*** Extracted records ***

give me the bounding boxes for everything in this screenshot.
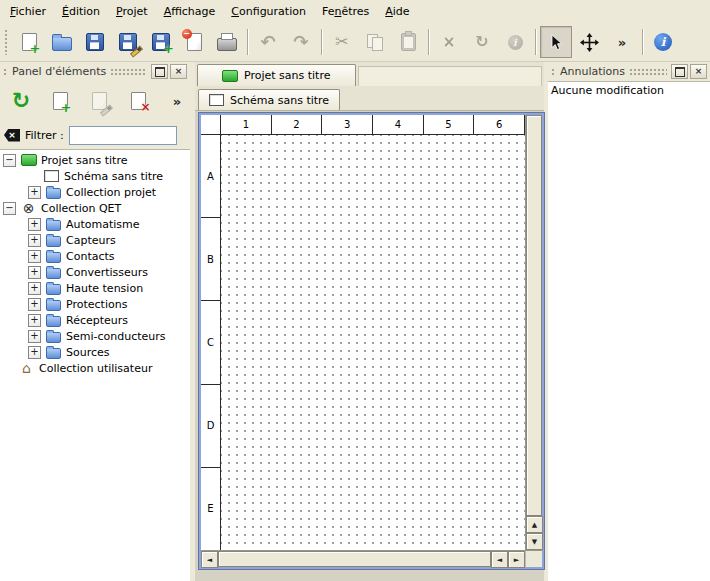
undo-icon: ↶ [260,33,275,51]
float-icon [675,67,685,77]
undo-panel-titlebar[interactable]: Annulations × [548,62,710,81]
tab-project-sans-titre[interactable]: Projet sans titre [197,64,356,86]
expand-icon[interactable] [28,330,41,343]
dock-grip [629,68,667,75]
tree-item[interactable]: ⊗Collection QET [0,200,190,216]
tree-item-label: Haute tension [66,282,143,295]
reload-collections-button[interactable]: ↻ [4,84,38,118]
undo-list[interactable]: Aucune modification [548,81,710,581]
expand-icon[interactable] [28,218,41,231]
column-ruler-label: 3 [322,115,373,134]
tree-item[interactable]: Collection projet [0,184,190,200]
delete-icon: × [443,35,456,50]
open-project-button[interactable] [46,26,78,58]
tree-item[interactable]: Haute tension [0,280,190,296]
menu-configuration[interactable]: Configuration [223,2,314,21]
filter-row: × Filtrer : [0,121,190,149]
panel-extension-button[interactable]: » [168,89,186,113]
print-button[interactable] [211,26,243,58]
about-button[interactable]: i [647,26,679,58]
main-area: Panel d'éléments × ↻+×» × Filtrer : Proj… [0,62,710,581]
menu-fenetres[interactable]: Fenêtres [314,2,377,21]
folder-icon [45,217,62,231]
scroll-down-button[interactable] [526,533,543,550]
tree-item-label: Récepteurs [66,314,128,327]
close-panel-button[interactable]: × [690,64,707,79]
menu-projet[interactable]: Projet [108,2,156,21]
close-project-button[interactable]: − [178,26,210,58]
toolbar-extension-button[interactable]: » [606,26,638,58]
expand-icon[interactable] [28,234,41,247]
save-all-button[interactable]: + [145,26,177,58]
new-file-icon: + [22,33,37,51]
tree-item[interactable]: Sources [0,344,190,360]
tree-item-label: Collection QET [41,202,121,215]
menu-aide[interactable]: Aide [377,2,417,21]
filter-input[interactable] [69,126,177,145]
tree-item[interactable]: Convertisseurs [0,264,190,280]
expand-icon[interactable] [28,266,41,279]
cut-button: ✂ [326,26,358,58]
save-as-icon [119,33,137,51]
save-as-button[interactable] [112,26,144,58]
expand-icon[interactable] [28,314,41,327]
new-project-button[interactable]: + [13,26,45,58]
row-ruler-label: B [201,218,220,301]
schema-canvas[interactable] [221,135,525,550]
toolbar-grip[interactable] [4,29,9,55]
scroll-left-button[interactable] [491,551,508,568]
tree-item[interactable]: ⌂Collection utilisateur [0,360,190,376]
expand-icon[interactable] [28,282,41,295]
vertical-scrollbar[interactable] [525,115,542,550]
select-mode-button[interactable] [540,26,572,58]
delete-element-button[interactable]: × [121,84,155,118]
tree-item[interactable]: Projet sans titre [0,152,190,168]
tree-item[interactable]: Récepteurs [0,312,190,328]
float-panel-button[interactable] [671,64,688,79]
tree-item[interactable]: Automatisme [0,216,190,232]
collapse-icon[interactable] [3,154,16,167]
schema-sheet: 123456 ABCDE [201,115,525,550]
elements-panel-titlebar[interactable]: Panel d'éléments × [0,62,190,81]
float-panel-button[interactable] [151,64,168,79]
delete-button: × [433,26,465,58]
tree-item-label: Protections [66,298,127,311]
save-button[interactable] [79,26,111,58]
folder-icon [45,233,62,247]
tree-item[interactable]: Schéma sans titre [0,168,190,184]
tree-item[interactable]: Capteurs [0,232,190,248]
menu-edition[interactable]: Édition [54,2,108,21]
expand-icon[interactable] [28,250,41,263]
horizontal-scrollbar[interactable] [201,551,525,567]
horizontal-scrollbar-thumb[interactable] [218,551,491,567]
move-icon [580,33,599,52]
collapse-icon[interactable] [3,202,16,215]
expand-icon[interactable] [28,186,41,199]
close-icon: × [175,67,183,76]
new-element-button[interactable]: + [43,84,77,118]
scroll-right-button[interactable] [508,551,525,568]
column-ruler-label: 2 [272,115,323,134]
pan-mode-button[interactable] [573,26,605,58]
close-panel-button[interactable]: × [170,64,187,79]
folder-icon [45,297,62,311]
tree-item[interactable]: Protections [0,296,190,312]
scroll-up-button[interactable] [526,516,543,533]
scroll-left-button[interactable] [201,551,218,568]
vertical-scrollbar-thumb[interactable] [526,115,542,516]
delete-element-icon: × [131,92,146,110]
rotate-icon: ↻ [475,34,488,50]
tree-item[interactable]: Contacts [0,248,190,264]
copy-button [359,26,391,58]
menu-affichage[interactable]: Affichage [156,2,224,21]
expand-icon[interactable] [28,298,41,311]
folder-icon [45,281,62,295]
expand-icon[interactable] [28,346,41,359]
tree-item-label: Collection utilisateur [39,362,152,375]
tab-schema-sans-titre[interactable]: Schéma sans titre [198,89,340,110]
close-file-icon: − [187,33,202,51]
tree-item[interactable]: Semi-conducteurs [0,328,190,344]
menu-fichier[interactable]: Fichier [2,2,54,21]
toolbar-separator [642,29,643,55]
schema-view-window[interactable]: 123456 ABCDE [199,113,544,569]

*** End of Extracted records ***

Task objective:
The answer is the full set of records printed exactly, less the pictures.

Result of this task:
give me the bounding boxes for everything in this screenshot.
undo-icon: ↶ [260,33,275,51]
float-icon [675,67,685,77]
undo-panel-titlebar[interactable]: Annulations × [548,62,710,81]
tab-project-sans-titre[interactable]: Projet sans titre [197,64,356,86]
expand-icon[interactable] [28,330,41,343]
dock-grip [629,68,667,75]
tree-item[interactable]: ⊗Collection QET [0,200,190,216]
tree-item-label: Haute tension [66,282,143,295]
reload-collections-button[interactable]: ↻ [4,84,38,118]
undo-list[interactable]: Aucune modification [548,81,710,581]
expand-icon[interactable] [28,218,41,231]
column-ruler-label: 3 [322,115,373,134]
tree-item[interactable]: Collection projet [0,184,190,200]
delete-icon: × [443,35,456,50]
open-project-button[interactable] [46,26,78,58]
tree-item[interactable]: Haute tension [0,280,190,296]
menu-configuration[interactable]: Configuration [223,2,314,21]
filter-row: × Filtrer : [0,121,190,149]
panel-extension-button[interactable]: » [168,89,186,113]
print-button[interactable] [211,26,243,58]
about-button[interactable]: i [647,26,679,58]
main-area: Panel d'éléments × ↻+×» × Filtrer : Proj… [0,62,710,581]
menu-fenetres[interactable]: Fenêtres [314,2,377,21]
folder-icon [45,217,62,231]
scroll-down-button[interactable] [526,533,543,550]
tree-item-label: Récepteurs [66,314,128,327]
close-panel-button[interactable]: × [690,64,707,79]
menu-projet[interactable]: Projet [108,2,156,21]
close-project-button[interactable]: − [178,26,210,58]
toolbar-extension-button[interactable]: » [606,26,638,58]
expand-icon[interactable] [28,234,41,247]
save-all-button[interactable]: + [145,26,177,58]
new-file-icon: + [22,33,37,51]
tree-item[interactable]: Sources [0,344,190,360]
tree-item-label: Collection QET [41,202,121,215]
menu-aide[interactable]: Aide [377,2,417,21]
filter-input[interactable] [69,126,177,145]
tree-item[interactable]: Convertisseurs [0,264,190,280]
expand-icon[interactable] [28,266,41,279]
cut-button: ✂ [326,26,358,58]
save-as-icon [119,33,137,51]
save-as-button[interactable] [112,26,144,58]
expand-icon[interactable] [28,314,41,327]
new-project-button[interactable]: + [13,26,45,58]
row-ruler-label: B [201,218,220,301]
schema-canvas[interactable] [221,135,525,550]
toolbar-grip[interactable] [4,29,9,55]
scroll-left-button[interactable] [491,551,508,568]
tree-item[interactable]: ⌂Collection utilisateur [0,360,190,376]
expand-icon[interactable] [28,282,41,295]
vertical-scrollbar[interactable] [525,115,542,550]
select-mode-button[interactable] [540,26,572,58]
delete-element-button[interactable]: × [121,84,155,118]
tree-item[interactable]: Projet sans titre [0,152,190,168]
tree-item[interactable]: Récepteurs [0,312,190,328]
float-panel-button[interactable] [671,64,688,79]
tree-item[interactable]: Automatisme [0,216,190,232]
collapse-icon[interactable] [3,154,16,167]
schema-sheet: 123456 ABCDE [201,115,525,550]
elements-panel-titlebar[interactable]: Panel d'éléments × [0,62,190,81]
float-panel-button[interactable] [151,64,168,79]
delete-button: × [433,26,465,58]
tree-item-label: Protections [66,298,127,311]
save-button[interactable] [79,26,111,58]
folder-icon [45,233,62,247]
tree-item[interactable]: Schéma sans titre [0,168,190,184]
tree-item[interactable]: Capteurs [0,232,190,248]
menu-edition[interactable]: Édition [54,2,108,21]
expand-icon[interactable] [28,250,41,263]
horizontal-scrollbar[interactable] [201,551,525,567]
horizontal-scrollbar-thumb[interactable] [218,551,491,567]
move-icon [580,33,599,52]
collapse-icon[interactable] [3,202,16,215]
expand-icon[interactable] [28,186,41,199]
close-icon: × [175,67,183,76]
new-element-button[interactable]: + [43,84,77,118]
scroll-right-button[interactable] [508,551,525,568]
column-ruler-label: 2 [272,115,323,134]
pan-mode-button[interactable] [573,26,605,58]
close-panel-button[interactable]: × [170,64,187,79]
folder-icon [45,297,62,311]
tree-item[interactable]: Protections [0,296,190,312]
scroll-up-button[interactable] [526,516,543,533]
scroll-left-button[interactable] [201,551,218,568]
vertical-scrollbar-thumb[interactable] [526,115,542,516]
delete-element-icon: × [131,92,146,110]
rotate-icon: ↻ [475,34,488,50]
tree-item[interactable]: Contacts [0,248,190,264]
copy-button [359,26,391,58]
menu-affichage[interactable]: Affichage [156,2,224,21]
expand-icon[interactable] [28,298,41,311]
folder-icon [45,281,62,295]
expand-icon[interactable] [28,346,41,359]
tree-item-label: Collection utilisateur [39,362,152,375]
tab-schema-sans-titre[interactable]: Schéma sans titre [198,89,340,110]
close-file-icon: − [187,33,202,51]
tree-item[interactable]: Semi-conducteurs [0,328,190,344]
menu-fichier[interactable]: Fichier [2,2,54,21]
toolbar-separator [642,29,643,55]
schema-view-window[interactable]: 123456 ABCDE [199,113,544,569]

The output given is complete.